Exercise description => Output every entry below word for word, minus the images.

Saved entries
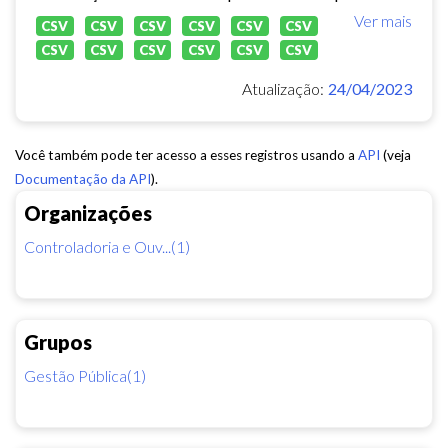
Ver mais
CSV
CSV
CSV
CSV
CSV
CSV
CSV
CSV
CSV
CSV
CSV
CSV
Atualização:
24/04/2023
Você também pode ter acesso a esses registros usando a
API
(veja
Documentação da API
).
Organizações
Controladoria e Ouv...(1)
Grupos
Gestão Pública(1)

Answer space =>
Ver mais
CSV
CSV
CSV
CSV
CSV
CSV
CSV
CSV
CSV
CSV
CSV
CSV
Atualização:
24/04/2023
Você também pode ter acesso a esses registros usando a
API
(veja
Documentação da API
).
Organizações
Controladoria e Ouv...(1)
Grupos
Gestão Pública(1)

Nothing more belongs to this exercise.